SUPPLIED DATA:
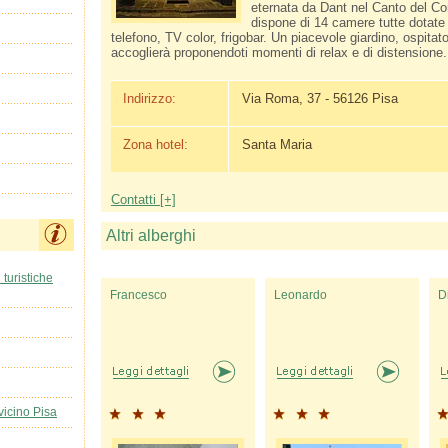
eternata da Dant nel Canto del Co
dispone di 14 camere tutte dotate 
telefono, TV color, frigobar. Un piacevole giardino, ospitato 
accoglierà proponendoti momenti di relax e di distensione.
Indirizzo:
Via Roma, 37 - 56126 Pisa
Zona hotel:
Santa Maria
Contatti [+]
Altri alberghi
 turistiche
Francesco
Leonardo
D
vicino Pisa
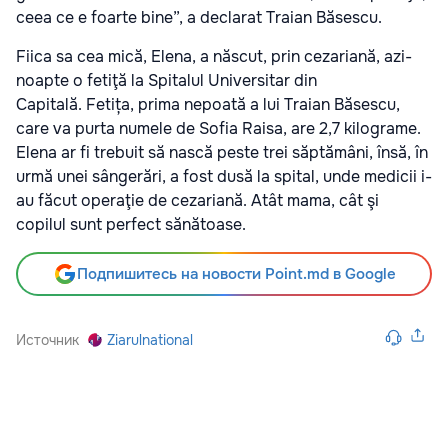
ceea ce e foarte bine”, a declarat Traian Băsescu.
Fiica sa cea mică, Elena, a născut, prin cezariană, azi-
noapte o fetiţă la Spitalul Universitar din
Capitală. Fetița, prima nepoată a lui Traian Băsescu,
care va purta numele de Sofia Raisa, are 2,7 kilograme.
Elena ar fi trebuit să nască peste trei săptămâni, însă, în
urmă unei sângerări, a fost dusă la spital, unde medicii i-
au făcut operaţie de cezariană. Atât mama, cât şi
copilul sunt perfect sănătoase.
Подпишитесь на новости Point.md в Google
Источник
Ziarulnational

---

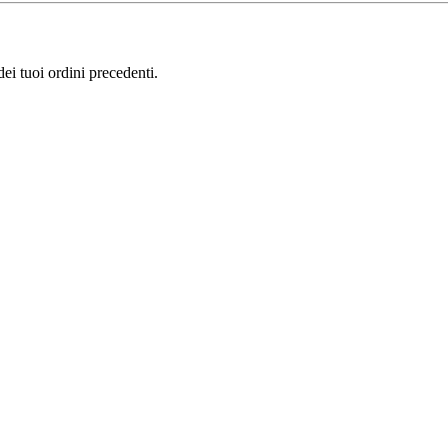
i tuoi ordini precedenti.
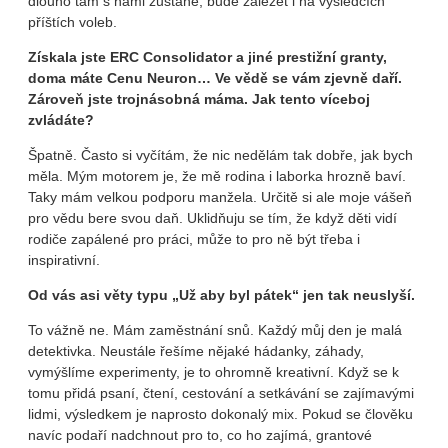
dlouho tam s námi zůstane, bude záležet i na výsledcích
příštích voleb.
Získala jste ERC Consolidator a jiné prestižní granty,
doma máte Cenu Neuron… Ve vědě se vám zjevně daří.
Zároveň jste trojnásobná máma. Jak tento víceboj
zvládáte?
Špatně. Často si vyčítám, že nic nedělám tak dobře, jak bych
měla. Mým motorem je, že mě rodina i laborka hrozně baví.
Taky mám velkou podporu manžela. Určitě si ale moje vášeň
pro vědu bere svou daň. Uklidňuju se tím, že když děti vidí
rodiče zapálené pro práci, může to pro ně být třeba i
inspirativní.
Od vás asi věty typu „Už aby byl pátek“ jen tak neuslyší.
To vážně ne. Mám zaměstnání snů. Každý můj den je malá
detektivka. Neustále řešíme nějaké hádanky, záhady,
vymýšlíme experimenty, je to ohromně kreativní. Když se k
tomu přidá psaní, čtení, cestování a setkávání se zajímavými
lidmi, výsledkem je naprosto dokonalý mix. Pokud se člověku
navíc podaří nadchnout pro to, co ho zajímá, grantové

WORK TO COMPLETE: Look above for the line with "eternata da Dant nel Canto del Co" and the line with "ceea ce e foarte", then copy them and all lines in between exactly as written, and only those, without any pictures.

EXERCISE OUTPUT:
eternata da Dant nel Canto del Co
dispone di 14 camere tutte dotate 
telefono, TV color, frigobar. Un piacevole giardino, ospitato 
accoglierà proponendoti momenti di relax e di distensione.
Indirizzo:
Via Roma, 37 - 56126 Pisa
Zona hotel:
Santa Maria
Contatti [+]
Altri alberghi
 turistiche
Francesco
Leonardo
D
vicino Pisa
ceea ce e foarte bine”, a declarat Traian Băsescu.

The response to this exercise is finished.